• PROBLEM: Output the records again verbatim.

• RECORDS FOR THIS TASK:
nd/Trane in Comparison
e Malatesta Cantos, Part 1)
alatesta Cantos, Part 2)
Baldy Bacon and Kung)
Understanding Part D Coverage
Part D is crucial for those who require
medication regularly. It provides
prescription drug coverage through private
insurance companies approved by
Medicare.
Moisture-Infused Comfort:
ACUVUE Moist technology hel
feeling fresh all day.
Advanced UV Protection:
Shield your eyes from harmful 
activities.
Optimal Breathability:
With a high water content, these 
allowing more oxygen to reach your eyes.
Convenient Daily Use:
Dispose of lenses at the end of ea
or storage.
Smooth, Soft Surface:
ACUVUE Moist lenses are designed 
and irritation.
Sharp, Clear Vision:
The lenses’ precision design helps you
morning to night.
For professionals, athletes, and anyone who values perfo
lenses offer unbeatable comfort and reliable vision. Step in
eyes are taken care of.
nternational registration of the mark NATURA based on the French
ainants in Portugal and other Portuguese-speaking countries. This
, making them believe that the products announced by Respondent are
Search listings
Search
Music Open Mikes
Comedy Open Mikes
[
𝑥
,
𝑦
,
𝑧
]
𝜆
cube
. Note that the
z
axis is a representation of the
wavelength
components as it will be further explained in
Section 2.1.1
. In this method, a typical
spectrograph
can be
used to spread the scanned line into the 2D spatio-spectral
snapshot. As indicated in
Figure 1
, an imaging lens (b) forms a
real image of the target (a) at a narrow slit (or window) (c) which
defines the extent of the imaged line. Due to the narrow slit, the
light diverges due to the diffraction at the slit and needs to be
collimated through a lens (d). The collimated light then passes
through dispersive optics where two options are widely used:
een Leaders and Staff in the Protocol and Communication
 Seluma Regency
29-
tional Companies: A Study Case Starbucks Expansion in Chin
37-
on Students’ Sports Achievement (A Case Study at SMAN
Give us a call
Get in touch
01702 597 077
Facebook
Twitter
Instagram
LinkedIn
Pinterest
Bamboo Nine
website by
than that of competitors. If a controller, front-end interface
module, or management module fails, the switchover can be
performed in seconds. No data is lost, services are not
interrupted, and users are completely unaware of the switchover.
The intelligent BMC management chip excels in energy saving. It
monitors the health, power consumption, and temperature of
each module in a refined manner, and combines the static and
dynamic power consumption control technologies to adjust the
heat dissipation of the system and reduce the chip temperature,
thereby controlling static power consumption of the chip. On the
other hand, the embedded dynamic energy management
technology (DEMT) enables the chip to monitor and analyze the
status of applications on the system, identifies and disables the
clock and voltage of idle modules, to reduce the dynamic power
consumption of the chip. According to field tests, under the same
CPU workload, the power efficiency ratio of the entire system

• FINISHED TASK:
nd/Trane in Comparison
e Malatesta Cantos, Part 1)
alatesta Cantos, Part 2)
Baldy Bacon and Kung)
Understanding Part D Coverage
Part D is crucial for those who require
medication regularly. It provides
prescription drug coverage through private
insurance companies approved by
Medicare.
Moisture-Infused Comfort:
ACUVUE Moist technology hel
feeling fresh all day.
Advanced UV Protection:
Shield your eyes from harmful 
activities.
Optimal Breathability:
With a high water content, these 
allowing more oxygen to reach your eyes.
Convenient Daily Use:
Dispose of lenses at the end of ea
or storage.
Smooth, Soft Surface:
ACUVUE Moist lenses are designed 
and irritation.
Sharp, Clear Vision:
The lenses’ precision design helps you
morning to night.
For professionals, athletes, and anyone who values perfo
lenses offer unbeatable comfort and reliable vision. Step in
eyes are taken care of.
nternational registration of the mark NATURA based on the French
ainants in Portugal and other Portuguese-speaking countries. This
, making them believe that the products announced by Respondent are
Search listings
Search
Music Open Mikes
Comedy Open Mikes
[
𝑥
,
𝑦
,
𝑧
]
𝜆
cube
. Note that the
z
axis is a representation of the
wavelength
components as it will be further explained in
Section 2.1.1
. In this method, a typical
spectrograph
can be
used to spread the scanned line into the 2D spatio-spectral
snapshot. As indicated in
Figure 1
, an imaging lens (b) forms a
real image of the target (a) at a narrow slit (or window) (c) which
defines the extent of the imaged line. Due to the narrow slit, the
light diverges due to the diffraction at the slit and needs to be
collimated through a lens (d). The collimated light then passes
through dispersive optics where two options are widely used:
een Leaders and Staff in the Protocol and Communication
 Seluma Regency
29-
tional Companies: A Study Case Starbucks Expansion in Chin
37-
on Students’ Sports Achievement (A Case Study at SMAN
Give us a call
Get in touch
01702 597 077
Facebook
Twitter
Instagram
LinkedIn
Pinterest
Bamboo Nine
website by
than that of competitors. If a controller, front-end interface
module, or management module fails, the switchover can be
performed in seconds. No data is lost, services are not
interrupted, and users are completely unaware of the switchover.
The intelligent BMC management chip excels in energy saving. It
monitors the health, power consumption, and temperature of
each module in a refined manner, and combines the static and
dynamic power consumption control technologies to adjust the
heat dissipation of the system and reduce the chip temperature,
thereby controlling static power consumption of the chip. On the
other hand, the embedded dynamic energy management
technology (DEMT) enables the chip to monitor and analyze the
status of applications on the system, identifies and disables the
clock and voltage of idle modules, to reduce the dynamic power
consumption of the chip. According to field tests, under the same
CPU workload, the power efficiency ratio of the entire system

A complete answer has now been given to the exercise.